HIV and Ebola Viruses: HIV Mechanisms, Lifecycle, and Therapeutic Targets | MIT OpenCourseWare

This MIT OpenCourseWare lecture uses HIV as a powerful exemplar to illustrate virology concepts from virus structure to life cycle. It explains how HIV targets CD4+ T cells using the GP120 and GP41 envelope proteins, and how co-receptors CCR5 and CXCR4 enable entry, followed by fusion and uncoating. The talk then traces the genome and replication steps, highlighting reverse transcriptase, integrase, and protease as critical enzymes and drug targets. It discusses four main therapeutic targets—fusion/entry, reverse transcription, integration, and protease maturation—and describes the evolution of combination antiretroviral therapy, viral reservoirs in the genome, and the rationale for lifelong treatment. The lecture also touches on TB co-infection, drug resistance, and the public health resources that support HIV research and treatment.

Overview

The lecture from MIT OpenCourseWare centers HIV as a retrovirus to teach core virology and therapeutic concepts. It covers HIV's envelope organization, receptor targeting, and the life cycle that enables lifelong infection if untreated.

HIV Structure and Entry

The virus is enveloped and presents GP120 and GP41 on its surface. The GP120 glycoprotein binds the CD4 receptor on T cells and, with the CCR5 or CXCR4 co-receptor, mediates membrane fusion through GP41. This entry step is a critical juncture for infection and a target for antiviral strategies.

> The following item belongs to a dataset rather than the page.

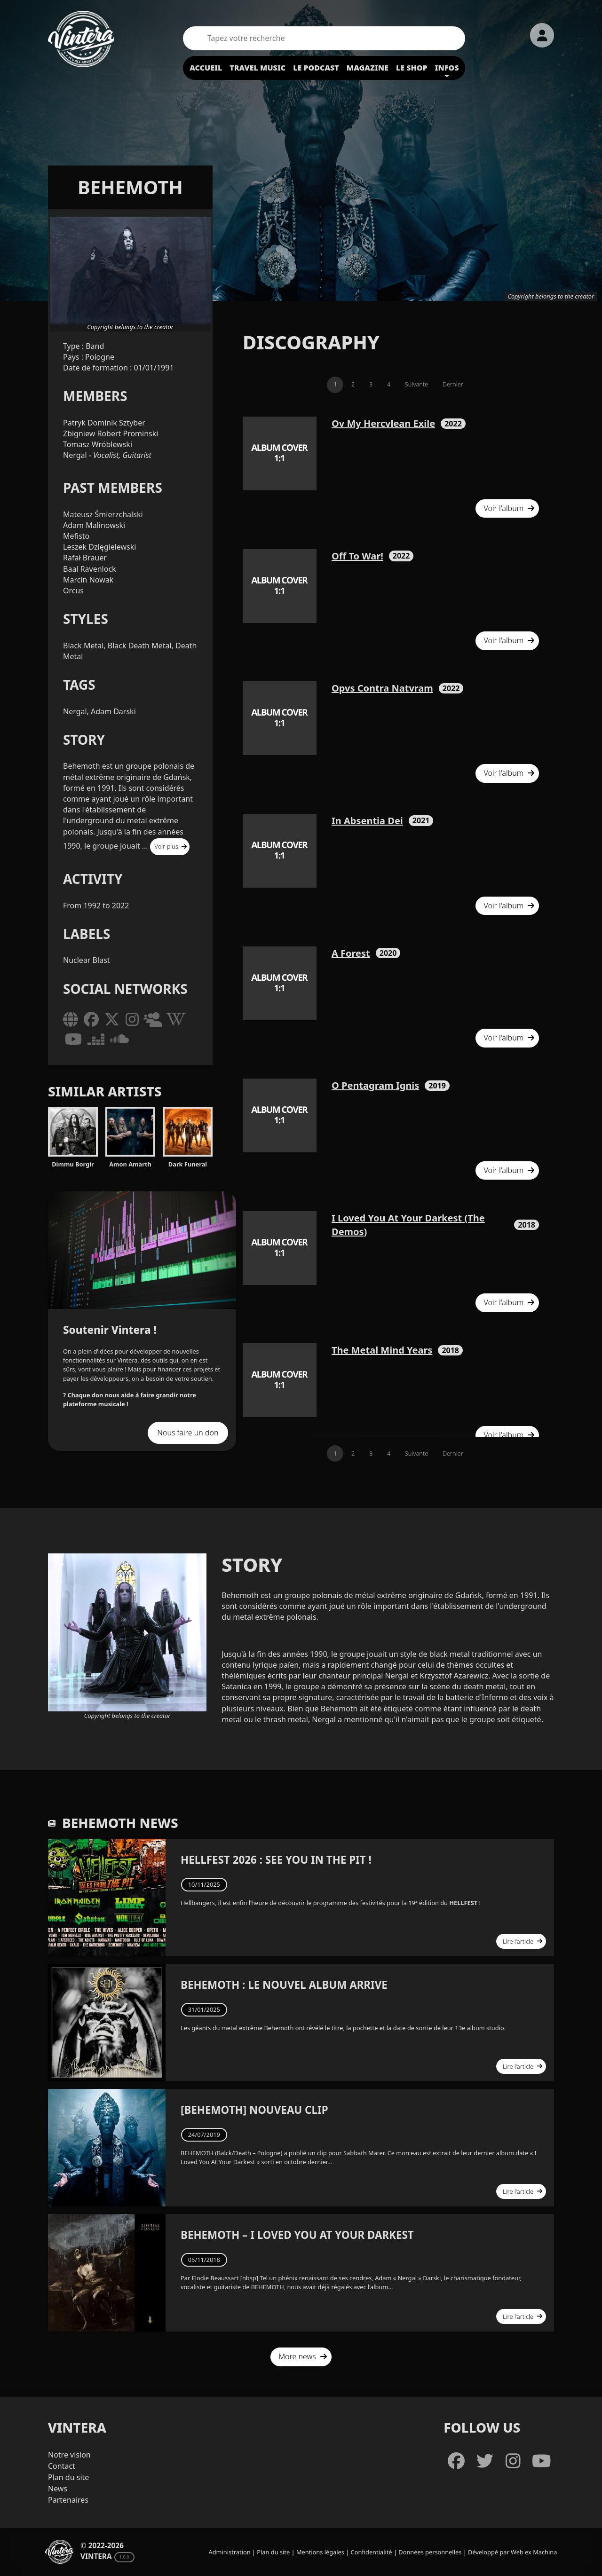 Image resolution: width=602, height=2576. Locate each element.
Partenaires (68, 2500)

Genome, Replication, and Maturation

Inside the virion, single-stranded positive RNA is reverse transcribed by reverse transcriptase into DNA. Integrase then inserts the viral DNA into the host genome, establishing a lifelong reservoir. Viral RNA is transcribed into mRNA, which is translated into polyproteins and subsequently cleaved by the viral protease into functional proteins. This maturation process is essential for producing infectious virions and is a key drug target.

Antiretroviral Targets and Therapies

The talk outlines four primary therapeutic targets: fusion/entry, reverse transcription, integration, and protease activity. Early inhibitors included nucleoside analogs like azidothymidine (AZT), a prodrug activated by cellular kinases to block DNA synthesis. Integrase inhibitors and protease inhibitors evolved to improve potency and reduce side effects, enabling combination therapies that suppress viral replication and reduce resistance.

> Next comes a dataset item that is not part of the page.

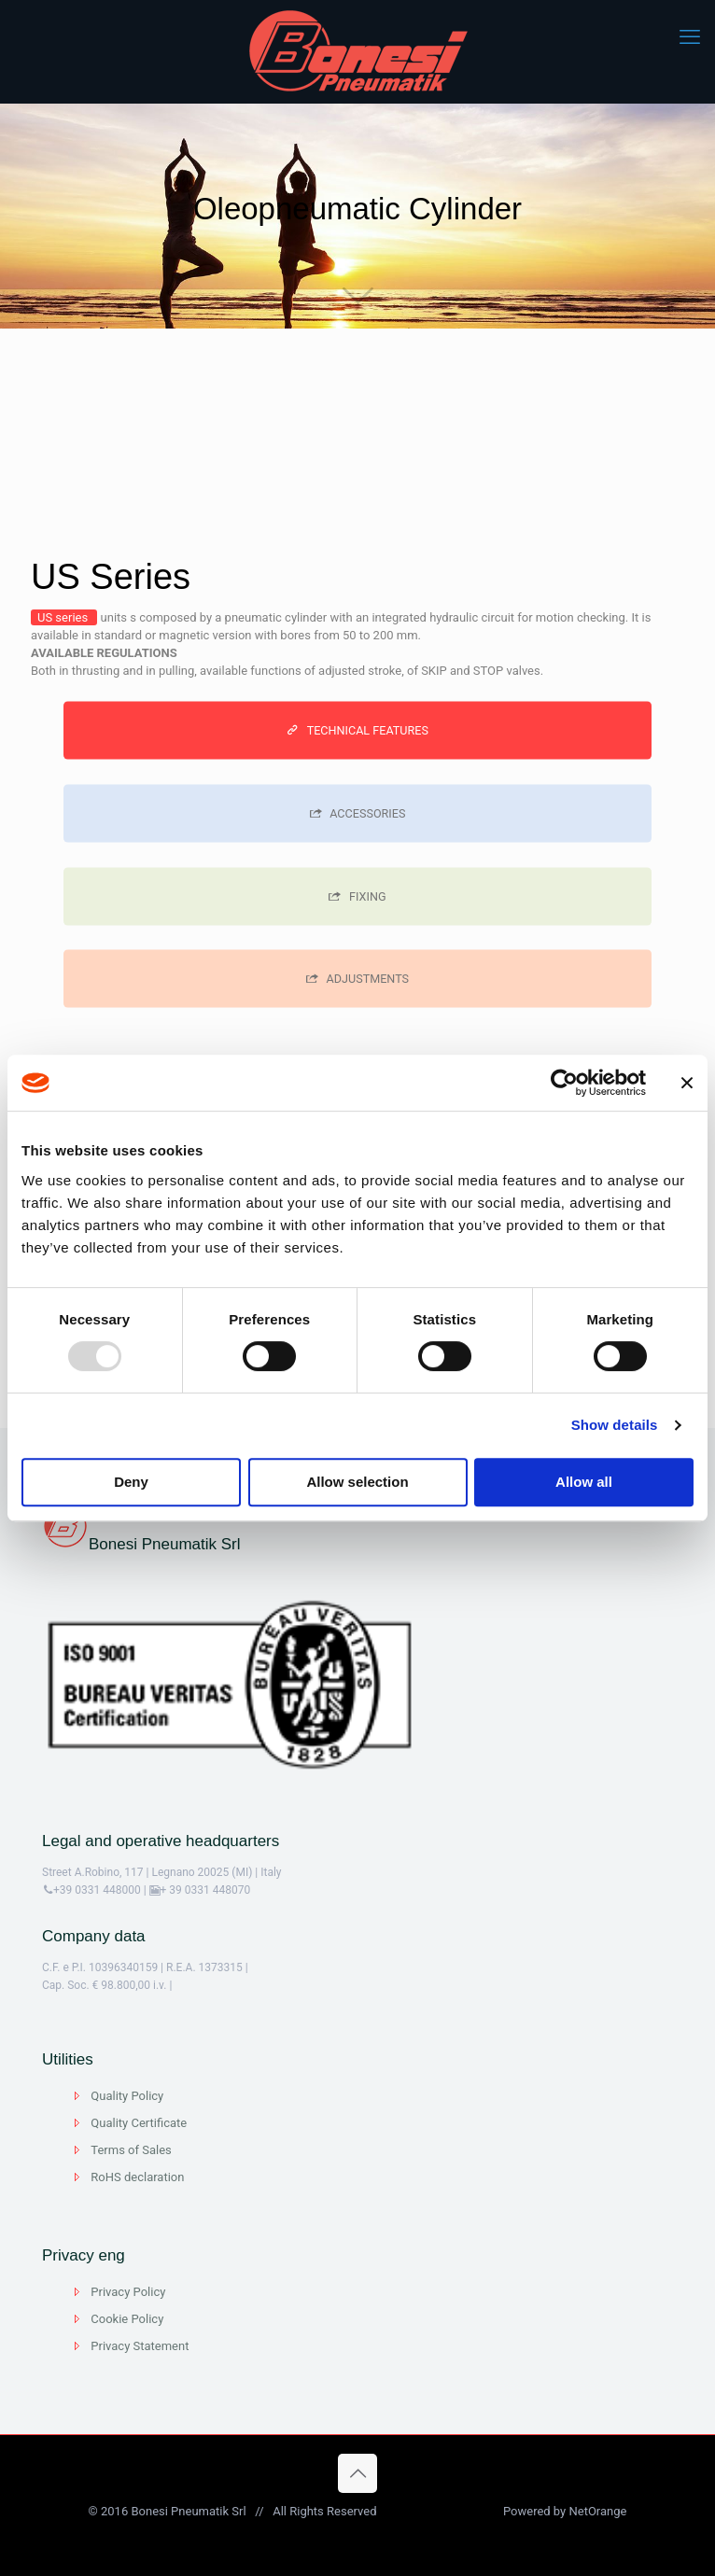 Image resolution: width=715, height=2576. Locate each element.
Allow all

Clinical and Public Health Context

The lecture emphasizes co-infection with TB due to immunodeficiency, the concept of viral reservoirs in the host genome that necessitate lifelong treatment, and the importance of public health resources (such as the NIH and NIAID) for research funding and information dissemination.

Outlook

While HIV draws most of the focus, the session also mentions Ebola and the broader context of viral pathogenesis, vaccine development, and therapeutic strategies. The talk concludes with notes on course logistics and upcoming activities, including interactive review and assessments.